A Love Letter

A love letter to my fellow therapists, doctors, nurses, healers

I know how much you want to help each client who comes to you. I know how hard you work and study to help them. I am right there with you; I have been a healer of one sort or another for over 25 years. I know how much you care for your clients and want to help them heal.

You love them and want to help. But what if you actually have very little control over whether your client improves and heals or not? What if your clients are in charge of what happens in each and every healing session, NOT you? And what if being a healer or therapist no longer meant you were supposed to have the answers, or know how to fix your clients’ problems? What if being a great healer / therapist / doctor does NOT involve dispensing advice and healing wisdom to the suffering masses like some kind of Healer Dear Abby?

How would embracing your lack of control change your healing practice?

Each client holds the keys to their own healing. Every client has their own answers – even if they don’t believe it yet!  At best, you can be a helpful conduit or sounding board – someone who helps your clients find a new perspective on their personal journey of self-discovery and self-healing. At worst you will try to take charge and actually get in the way of their healing.

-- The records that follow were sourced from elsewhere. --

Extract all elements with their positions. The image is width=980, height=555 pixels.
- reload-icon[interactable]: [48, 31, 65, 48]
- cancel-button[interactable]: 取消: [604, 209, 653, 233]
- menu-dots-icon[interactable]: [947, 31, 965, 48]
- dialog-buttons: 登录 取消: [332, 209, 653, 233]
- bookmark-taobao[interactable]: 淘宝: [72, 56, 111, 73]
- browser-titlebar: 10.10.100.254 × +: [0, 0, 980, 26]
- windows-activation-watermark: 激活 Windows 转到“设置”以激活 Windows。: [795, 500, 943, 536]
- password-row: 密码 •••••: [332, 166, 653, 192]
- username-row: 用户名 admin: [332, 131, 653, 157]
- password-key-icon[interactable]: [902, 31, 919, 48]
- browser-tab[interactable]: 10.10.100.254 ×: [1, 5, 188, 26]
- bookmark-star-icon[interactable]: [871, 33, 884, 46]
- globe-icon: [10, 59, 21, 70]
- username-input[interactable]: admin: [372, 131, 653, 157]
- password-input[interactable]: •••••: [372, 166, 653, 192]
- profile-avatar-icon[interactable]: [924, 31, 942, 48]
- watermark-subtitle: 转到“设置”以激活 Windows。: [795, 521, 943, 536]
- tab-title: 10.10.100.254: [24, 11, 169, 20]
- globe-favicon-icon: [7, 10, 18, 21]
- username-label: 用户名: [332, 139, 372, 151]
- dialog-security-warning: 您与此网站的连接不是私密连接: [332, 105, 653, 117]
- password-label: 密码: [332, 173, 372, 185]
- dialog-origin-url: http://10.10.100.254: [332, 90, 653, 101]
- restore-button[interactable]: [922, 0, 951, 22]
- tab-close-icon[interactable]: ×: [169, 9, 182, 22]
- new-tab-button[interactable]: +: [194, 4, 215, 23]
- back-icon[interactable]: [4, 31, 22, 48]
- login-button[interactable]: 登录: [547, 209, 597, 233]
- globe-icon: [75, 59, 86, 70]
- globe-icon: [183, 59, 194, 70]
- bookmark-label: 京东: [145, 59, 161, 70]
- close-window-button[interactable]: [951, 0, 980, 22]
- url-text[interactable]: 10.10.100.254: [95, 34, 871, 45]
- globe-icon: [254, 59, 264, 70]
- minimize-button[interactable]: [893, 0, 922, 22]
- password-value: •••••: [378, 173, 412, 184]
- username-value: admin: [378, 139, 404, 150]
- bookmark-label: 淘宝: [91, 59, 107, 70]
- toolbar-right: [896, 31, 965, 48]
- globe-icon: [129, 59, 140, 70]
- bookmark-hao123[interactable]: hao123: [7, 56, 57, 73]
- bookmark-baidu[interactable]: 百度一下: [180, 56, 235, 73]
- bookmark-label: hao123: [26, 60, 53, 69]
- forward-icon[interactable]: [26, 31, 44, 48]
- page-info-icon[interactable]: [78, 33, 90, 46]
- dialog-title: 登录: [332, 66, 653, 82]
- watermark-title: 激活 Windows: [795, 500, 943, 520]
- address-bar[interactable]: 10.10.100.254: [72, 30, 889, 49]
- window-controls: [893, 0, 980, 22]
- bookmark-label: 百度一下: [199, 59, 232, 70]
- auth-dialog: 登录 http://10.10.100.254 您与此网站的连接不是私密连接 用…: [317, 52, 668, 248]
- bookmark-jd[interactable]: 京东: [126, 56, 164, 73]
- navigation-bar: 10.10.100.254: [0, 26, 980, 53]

Stop and take a breath. Give yourself a moment to grasp the idea that you are NOT in charge and you CANNOT CONTROL if and when, much less how your client heals. Each client is responsible for whether they heal or not. Does this lack of control and responsibility for your clients’ healing fill you with relief or infuriate you?

No matter what you do or say, no matter how many classes you take or how good your therapy techniques are, your client will choose whether they heal or not.  You don’t control that, they do. If one of your clients heals, it is NOT because you did an absolutely flawless massage, gave them the perfect pill or performed the best sphenoid release in the Midwest. It is not because you said just the right thing or executed a flawless lymphatic drainage routine.  People have been healing from all kinds of illnesses and pains for thousands of years before your favorite drug or healing modality was even invented.  And isn’t obsessing about technique how we healers handle our own discomfort with not knowing how to make everything all better for everyone? Honestly?

This idea of the client being responsible for their own healing probably bursts all your fantasies about “if I just get really good at the right and perfect technique, then my clients will heal.”  In my experience, there is no silver healing bullet – so stop looking for the “perfect” therapy, the “perfect” medication or herbal remedy, the “perfect” modality.  Besides, that search for the perfect healing tool will only make you feel like a failure over and over and over again.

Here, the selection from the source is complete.